→ Dataset entries:
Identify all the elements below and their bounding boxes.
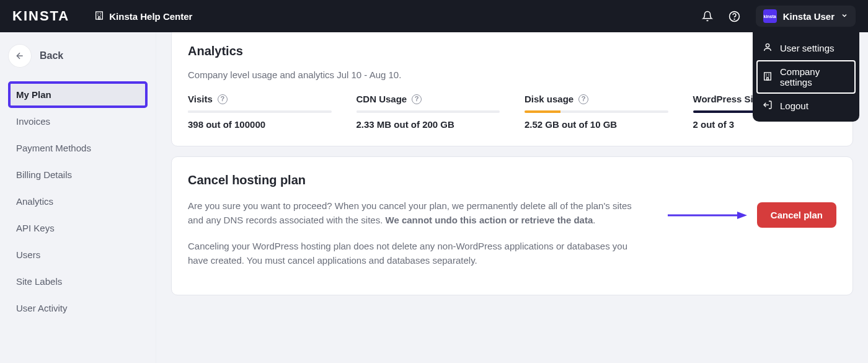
progress-bar [356, 110, 500, 113]
sidebar-item-user-activity[interactable]: User Activity [9, 295, 147, 321]
cancel-card: Cancel hosting plan Are you sure you wan… [171, 156, 853, 295]
avatar: kinsta [763, 9, 777, 23]
layout: Back My Plan Invoices Payment Methods Bi… [0, 32, 868, 363]
building-icon [94, 11, 104, 22]
back-label: Back [40, 50, 63, 61]
help-center-link[interactable]: Kinsta Help Center [94, 11, 192, 22]
svg-point-7 [734, 19, 735, 19]
stat-label: CDN Usage [356, 94, 407, 104]
stat-label: Disk usage [525, 94, 574, 104]
cancel-p1-tail: . [593, 215, 595, 225]
logo: KINSTA [12, 8, 69, 24]
sidebar-item-payment-methods[interactable]: Payment Methods [9, 135, 147, 161]
sidebar-item-my-plan[interactable]: My Plan [9, 82, 147, 107]
stats-row: Visits ? 398 out of 100000 CDN Usage ? 2… [188, 94, 836, 130]
help-circle-icon[interactable] [728, 10, 741, 22]
topbar-left: KINSTA Kinsta Help Center [12, 8, 192, 24]
svg-rect-5 [99, 17, 100, 19]
dropdown-item-label: Company settings [780, 66, 849, 87]
sidebar-item-analytics[interactable]: Analytics [9, 189, 147, 214]
help-circle-icon[interactable]: ? [578, 94, 588, 104]
svg-point-8 [766, 44, 769, 47]
dropdown-item-company-settings[interactable]: Company settings [756, 60, 856, 94]
help-circle-icon[interactable]: ? [218, 94, 228, 104]
user-dropdown: User settings Company settings Logout [753, 32, 859, 122]
help-circle-icon[interactable]: ? [412, 94, 422, 104]
dropdown-item-logout[interactable]: Logout [756, 94, 856, 118]
topbar: KINSTA Kinsta Help Center kinsta Kinsta … [0, 0, 868, 32]
user-icon [763, 42, 773, 54]
svg-marker-18 [737, 212, 747, 219]
user-name: Kinsta User [783, 11, 835, 22]
analytics-card: View details Analytics Company level usa… [171, 32, 853, 146]
dropdown-item-label: Logout [780, 101, 808, 111]
sidebar-item-users[interactable]: Users [9, 242, 147, 267]
help-center-label: Kinsta Help Center [109, 11, 192, 22]
topbar-right: kinsta Kinsta User [701, 6, 856, 27]
svg-rect-14 [767, 78, 769, 80]
stat-value: 398 out of 100000 [188, 119, 332, 130]
dropdown-item-label: User settings [780, 43, 835, 53]
sidebar-item-invoices[interactable]: Invoices [9, 109, 147, 134]
cancel-p2: Canceling your WordPress hosting plan do… [188, 239, 648, 268]
sidebar-item-site-labels[interactable]: Site Labels [9, 269, 147, 294]
stat-value: 2.52 GB out of 10 GB [525, 119, 668, 130]
building-icon [763, 71, 773, 83]
user-menu-trigger[interactable]: kinsta Kinsta User [756, 6, 856, 27]
chevron-down-icon [841, 11, 848, 22]
analytics-title: Analytics [188, 44, 836, 58]
stat-visits: Visits ? 398 out of 100000 [188, 94, 332, 130]
logout-icon [763, 100, 773, 112]
side-nav: My Plan Invoices Payment Methods Billing… [9, 82, 147, 321]
sidebar-item-api-keys[interactable]: API Keys [9, 215, 147, 241]
sidebar-item-billing-details[interactable]: Billing Details [9, 162, 147, 187]
cancel-text: Are you sure you want to proceed? When y… [188, 199, 648, 279]
dropdown-item-user-settings[interactable]: User settings [756, 36, 856, 60]
cancel-p1-strong: We cannot undo this action or retrieve t… [386, 215, 593, 225]
progress-bar [188, 110, 332, 113]
stat-label: Visits [188, 94, 213, 104]
cancel-actions: Cancel plan [666, 199, 836, 228]
arrow-left-icon [9, 45, 31, 67]
cancel-plan-button[interactable]: Cancel plan [757, 202, 836, 228]
stat-cdn: CDN Usage ? 2.33 MB out of 200 GB [356, 94, 500, 130]
stat-value: 2.33 MB out of 200 GB [356, 119, 500, 130]
cancel-title: Cancel hosting plan [188, 173, 836, 187]
analytics-subtitle: Company level usage and analytics Jul 10… [188, 69, 836, 80]
sidebar: Back My Plan Invoices Payment Methods Bi… [0, 32, 156, 363]
arrow-right-icon [666, 209, 747, 222]
svg-rect-0 [96, 12, 103, 19]
back-button[interactable]: Back [9, 45, 147, 67]
stat-disk: Disk usage ? 2.52 GB out of 10 GB [525, 94, 668, 130]
bell-icon[interactable] [701, 10, 714, 22]
progress-bar [525, 110, 668, 113]
svg-rect-9 [764, 73, 771, 80]
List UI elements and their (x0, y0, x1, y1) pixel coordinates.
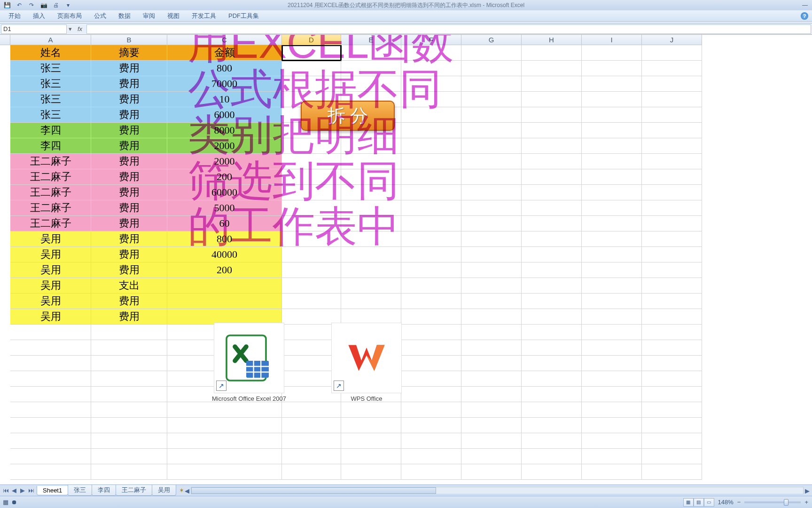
col-header-G[interactable]: G (461, 35, 522, 45)
cell[interactable]: 李四 (10, 138, 91, 154)
cell[interactable]: 李四 (10, 123, 91, 138)
cell[interactable] (582, 418, 642, 433)
cell[interactable] (461, 464, 522, 480)
cell[interactable] (282, 449, 341, 464)
cell[interactable]: 张三 (10, 61, 91, 76)
cell[interactable] (461, 123, 522, 138)
cell[interactable] (461, 107, 522, 123)
cell[interactable] (522, 340, 582, 356)
cell[interactable] (582, 138, 642, 154)
cell[interactable] (341, 433, 401, 449)
cell[interactable] (401, 278, 461, 294)
cell[interactable]: 费用 (91, 154, 167, 169)
cell[interactable]: 费用 (91, 138, 167, 154)
cell[interactable] (642, 231, 702, 247)
cell[interactable]: 费用 (91, 309, 167, 325)
cell[interactable] (642, 76, 702, 92)
cell[interactable] (282, 200, 341, 216)
cell[interactable] (91, 418, 167, 433)
cell[interactable] (401, 464, 461, 480)
cell[interactable] (461, 76, 522, 92)
cell[interactable] (282, 169, 341, 185)
cell[interactable]: 摘要 (91, 45, 167, 61)
cell[interactable]: 吴用 (10, 309, 91, 325)
cell[interactable] (522, 138, 582, 154)
cell[interactable] (522, 418, 582, 433)
cell[interactable] (401, 154, 461, 169)
select-all-corner[interactable] (0, 35, 10, 45)
cell[interactable] (642, 92, 702, 107)
name-box-dropdown-icon[interactable]: ▾ (67, 25, 73, 32)
tab-prev-icon[interactable]: ◀ (10, 487, 18, 494)
cell[interactable] (522, 325, 582, 340)
cell[interactable] (341, 154, 401, 169)
cell[interactable] (642, 402, 702, 418)
cell[interactable] (461, 154, 522, 169)
cell[interactable] (461, 371, 522, 387)
cell[interactable] (461, 325, 522, 340)
cell[interactable] (461, 231, 522, 247)
sheet-tab-sheet1[interactable]: Sheet1 (37, 486, 68, 495)
cell[interactable]: 费用 (91, 247, 167, 262)
cell[interactable] (642, 387, 702, 402)
cell[interactable]: 支出 (91, 278, 167, 294)
wps-shortcut[interactable]: ↗ WPS Office (320, 323, 414, 402)
col-header-I[interactable]: I (582, 35, 642, 45)
cell[interactable] (10, 356, 91, 371)
cell[interactable]: 200 (167, 262, 282, 278)
cell[interactable] (282, 247, 341, 262)
cell[interactable] (642, 433, 702, 449)
cell[interactable] (341, 294, 401, 309)
cell[interactable] (282, 418, 341, 433)
cell[interactable] (522, 45, 582, 61)
cell[interactable] (461, 294, 522, 309)
cell[interactable]: 王二麻子 (10, 185, 91, 200)
cell[interactable] (582, 278, 642, 294)
cell[interactable] (522, 278, 582, 294)
cell[interactable] (642, 294, 702, 309)
cell[interactable] (642, 138, 702, 154)
tab-last-icon[interactable]: ⏭ (27, 487, 35, 494)
cell[interactable] (582, 387, 642, 402)
cell[interactable] (642, 309, 702, 325)
cell[interactable] (401, 402, 461, 418)
horizontal-scrollbar[interactable]: ◀ ▶ (191, 487, 804, 494)
cell[interactable]: 姓名 (10, 45, 91, 61)
cell[interactable] (10, 371, 91, 387)
cell[interactable] (582, 262, 642, 278)
cell[interactable] (401, 138, 461, 154)
cell[interactable]: 费用 (91, 231, 167, 247)
cell[interactable] (282, 45, 341, 61)
print-icon[interactable]: 🖨 (51, 1, 61, 9)
cell[interactable] (461, 418, 522, 433)
cell[interactable] (522, 247, 582, 262)
cell[interactable] (582, 107, 642, 123)
cell[interactable] (10, 387, 91, 402)
cell[interactable]: 费用 (91, 169, 167, 185)
cell[interactable]: 费用 (91, 123, 167, 138)
cell[interactable] (401, 45, 461, 61)
ribbon-tab-pdf[interactable]: PDF工具集 (223, 10, 265, 22)
cell[interactable] (522, 387, 582, 402)
cell[interactable] (401, 92, 461, 107)
cell[interactable] (461, 169, 522, 185)
cell[interactable] (167, 433, 282, 449)
cell[interactable]: 40000 (167, 247, 282, 262)
camera-icon[interactable]: 📷 (39, 1, 49, 9)
cell[interactable] (461, 61, 522, 76)
cell[interactable]: 费用 (91, 200, 167, 216)
cell[interactable] (341, 138, 401, 154)
cell[interactable] (167, 418, 282, 433)
cell[interactable] (401, 449, 461, 464)
macro-record-icon[interactable]: ⏺ (11, 499, 17, 506)
cell[interactable] (401, 262, 461, 278)
cell[interactable] (461, 278, 522, 294)
cell[interactable] (167, 464, 282, 480)
cell[interactable] (341, 449, 401, 464)
cell[interactable] (522, 216, 582, 231)
cell[interactable] (401, 294, 461, 309)
cell[interactable] (461, 356, 522, 371)
cell[interactable] (642, 325, 702, 340)
cell[interactable] (341, 200, 401, 216)
cell[interactable] (582, 216, 642, 231)
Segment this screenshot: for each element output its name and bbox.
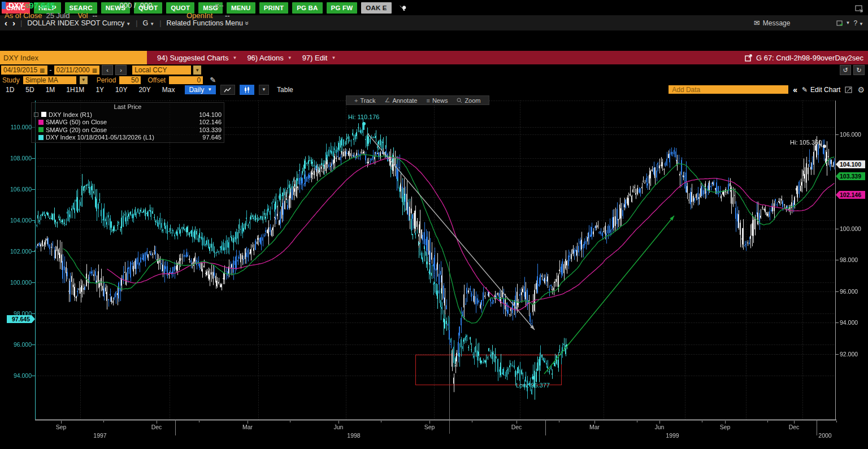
openint-value: -- — [225, 11, 230, 20]
open-chart-icon[interactable] — [745, 54, 753, 62]
study-bar: Study Simple MA ▼ Period 50 Offset 0 ✎ — [0, 76, 868, 84]
frequency-select[interactable]: Daily▼ — [185, 85, 216, 94]
offset-label: Offset — [147, 76, 166, 84]
line-chart-icon[interactable] — [220, 85, 235, 95]
series-value: 102.146 — [191, 119, 222, 125]
chart-area: +Track ∠Annotate ≡News Zoom Last Price D… — [0, 95, 868, 449]
chart-annotation: Low: 96.377 — [516, 382, 550, 389]
tab-5d[interactable]: 5D — [20, 86, 40, 94]
candle-chart-icon[interactable] — [240, 85, 254, 95]
openint-label: OpenInt — [186, 11, 212, 20]
tab-10y[interactable]: 10Y — [110, 86, 133, 94]
x-axis-month-label: Sep — [715, 424, 735, 430]
left-axis-label: 98.000 — [5, 310, 32, 317]
annotate-button[interactable]: ∠Annotate — [381, 97, 421, 104]
tab-6m[interactable]: 1H1M — [60, 86, 90, 94]
legend-item[interactable]: DXY Index 10/18/2041-05/13/2026 (L1) 97.… — [34, 134, 222, 142]
edit-chart-button[interactable]: ✎ Edit Chart — [802, 86, 840, 94]
left-axis-label: 108.000 — [5, 155, 32, 162]
left-axis-label: 100.000 — [5, 279, 32, 286]
actions-menu[interactable]: 96) Actions▼ — [247, 54, 292, 62]
vol-value: -- — [92, 11, 97, 20]
pencil-icon[interactable]: ✎ — [210, 76, 216, 84]
legend-item[interactable]: DXY Index (R1) 104.100 — [34, 111, 222, 119]
double-chevron-icon: » — [243, 21, 251, 25]
edit-menu[interactable]: 97) Edit▼ — [302, 54, 336, 62]
tab-1m[interactable]: 1M — [40, 86, 61, 94]
chart-settings-icon[interactable] — [845, 86, 853, 93]
date-dash: - — [50, 66, 52, 74]
study-select[interactable]: Simple MA — [23, 76, 76, 84]
collapse-panel-icon[interactable]: « — [793, 85, 797, 94]
left-axis-label: 110.000 — [5, 124, 32, 130]
angle-icon: ∠ — [385, 97, 390, 104]
tab-1d[interactable]: 1D — [0, 86, 20, 94]
news-lines-icon: ≡ — [426, 97, 429, 104]
security-input[interactable]: DXY Index — [0, 51, 147, 64]
range-bar: 04/19/2015▦ - 02/11/2000▦ ‹ › Local CCY … — [0, 64, 868, 76]
as-of-label: As of Close — [5, 11, 42, 20]
right-axis-label: 100.000 — [840, 225, 861, 232]
range-back-button[interactable]: ‹ — [102, 65, 113, 75]
table-button[interactable]: Table — [277, 86, 293, 94]
right-axis-label: 92.000 — [840, 351, 858, 358]
x-axis-month-label: Jun — [650, 424, 669, 430]
legend-item[interactable]: SMAVG (50) on Close 102.146 — [34, 119, 222, 127]
add-data-input[interactable]: Add Data — [669, 85, 788, 94]
chart-legend[interactable]: Last Price DXY Index (R1) 104.100 SMAVG … — [31, 102, 224, 143]
ticker: DXY — [8, 1, 24, 10]
x-axis-month-label: Dec — [507, 424, 526, 430]
right-axis-label: 98.000 — [840, 256, 858, 263]
calendar-icon[interactable]: ▦ — [40, 67, 45, 73]
right-axis-label: 94.000 — [840, 319, 858, 326]
tab-max[interactable]: Max — [157, 86, 181, 94]
track-button[interactable]: +Track — [351, 97, 379, 104]
date-to-field[interactable]: 02/11/2000▦ — [54, 66, 100, 75]
currency-dropdown-icon[interactable]: ▼ — [193, 66, 201, 75]
currency-select[interactable]: Local CCY — [132, 66, 191, 75]
x-axis-month-label: Mar — [585, 424, 604, 430]
left-axis-label: 96.000 — [5, 341, 32, 348]
gear-icon[interactable]: ⚙ — [857, 85, 865, 94]
function-bar: DXY Index 94) Suggested Charts▼ 96) Acti… — [0, 51, 868, 64]
series-value: 104.100 — [191, 111, 222, 118]
quote-strip: DXY s 97.645 .000 / .000 --x-- As of Clo… — [0, 30, 868, 51]
redo-button[interactable]: ↻ — [853, 65, 865, 75]
news-button-chart[interactable]: ≡News — [423, 97, 451, 104]
period-tab-bar: 1D 5D 1M 1H1M 1Y 10Y 20Y Max Daily▼ ▼ Ta… — [0, 84, 868, 95]
x-axis-month-label: Mar — [238, 424, 257, 430]
x-axis-year-label: 2000 — [815, 432, 835, 439]
chevron-down-icon: ▼ — [845, 20, 850, 25]
export-panel-button[interactable]: ▼ — [836, 20, 850, 27]
period-input[interactable]: 50 — [119, 76, 141, 84]
x-axis-month-label: Sep — [51, 424, 71, 430]
chevron-down-icon: ▼ — [288, 55, 292, 60]
bid-ask: .000 / .000 — [118, 1, 152, 10]
tab-1y[interactable]: 1Y — [90, 86, 110, 94]
chart-title: G 67: Cndl-2h98-99overDay2sec — [756, 54, 863, 62]
calendar-icon[interactable]: ▦ — [92, 67, 97, 73]
chevron-down-icon: ▼ — [207, 87, 212, 92]
legend-item[interactable]: SMAVG (20) on Close 103.339 — [34, 126, 222, 134]
suggested-charts-menu[interactable]: 94) Suggested Charts▼ — [157, 54, 237, 62]
range-forward-button[interactable]: › — [115, 65, 127, 75]
security-color-square — [2, 2, 6, 9]
tab-20y[interactable]: 20Y — [133, 86, 156, 94]
undo-button[interactable]: ↺ — [840, 65, 851, 75]
right-axis-label: 96.000 — [840, 288, 858, 295]
vol-label: Vol — [77, 11, 88, 20]
right-axis-label: 106.000 — [840, 131, 861, 138]
date-from-field[interactable]: 04/19/2015▦ — [1, 66, 47, 75]
legend-collapse-box[interactable] — [34, 112, 38, 117]
series-swatch — [38, 127, 44, 132]
study-dropdown-icon[interactable]: ▼ — [80, 76, 88, 84]
price-chart-canvas[interactable] — [0, 95, 868, 449]
chevron-down-icon: ▼ — [150, 21, 154, 27]
chevron-down-icon: ▼ — [126, 21, 131, 27]
smavg50-badge: 102.146 — [836, 191, 865, 199]
smavg20-badge: 103.339 — [836, 172, 865, 180]
x-axis-month-label: Jun — [329, 424, 348, 430]
zoom-button[interactable]: Zoom — [453, 97, 484, 104]
chart-type-dropdown-icon[interactable]: ▼ — [259, 85, 269, 95]
offset-input[interactable]: 0 — [169, 76, 203, 84]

→ Work instructions:
Scan the data above for the string "Zoom". Copy every line in which it appears.

→ Written response:
chart-area: +Track ∠Annotate ≡News Zoom Last Price D… — [0, 95, 868, 449]
zoom-button[interactable]: Zoom — [453, 97, 484, 104]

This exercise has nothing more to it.